Handling rich text safely
If you allow rich text, use a well-maintained sanitizer on the backend to allow only a small subset of tags and attributes. Keep the allow-list tight and explicitly defined. Avoid writing a custom HTML parser unless you have a strong reason.
Common pitfalls
- Trusting client-side validation: users can bypass it.
- Using block-lists: they miss new attack patterns.
- Mixing validation and sanitization: they solve different problems.
- Rendering with innerHTML: avoid it for user input.
- Logging raw input: can leak sensitive data.
Best practices
- Validate on every boundary (client and server).
- Use allow-lists for IDs, usernames, and tags.
- Escape output based on context (HTML, URL, SQL, JSON).
- Keep validation rules centralized to avoid drift.
- Test with malicious-looking inputs.
FAQ: input sanitization in JavaScript
What is the difference between validation and sanitization?

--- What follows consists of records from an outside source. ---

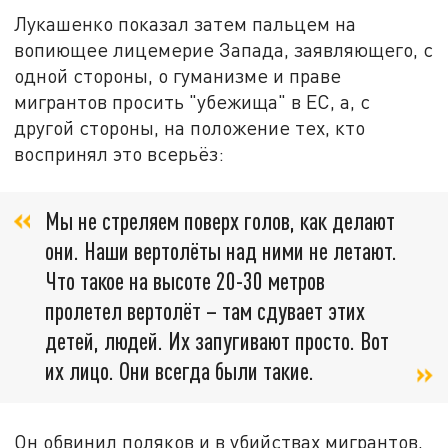
Лукашенко показал затем пальцем на
вопиющее лицемерие Запада, заявляющего, с
одной стороны, о гуманизме и праве
мигрантов просить "убежища" в ЕС, а, с
другой стороны, на положение тех, кто
воспринял это всерьёз:
Мы не стреляем поверх голов, как делают
они. Наши вертолёты над ними не летают.
Что такое на высоте 20-30 метров
пролетел вертолёт – там сдувает этих
детей, людей. Их запугивают просто. Вот
их лицо. Они всегда были такие.
Он обвинил поляков и в убийствах мигрантов,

Validation checks that input matches your expected format; sanitization normalizes or escapes it to make it safe.
const raw = " hello ";
const sanitized = raw.trim();
console.log(sanitized);
Result:
hello
How do I prevent XSS in JavaScript?
Avoid inserting raw user input into HTML. Use textContent or escape the content before rendering.
const input = "<script>alert(1)</script>";
const safeText = document.createTextNode(input).textContent;
console.log(safeText);
Result:
<script>alert(1)</script>
Should I sanitize on the backend if I already do it on the frontend?
Yes. Frontend validation improves UX, but backend validation is the real security boundary.
const isValid = isValidUsername("user_01");
console.log(isValid);
Result:
true
Summary
Sanitization and validation are essential for secure JavaScript. Validate inputs with allow-lists, normalize consistently, escape output by context, and never rely on the frontend alone.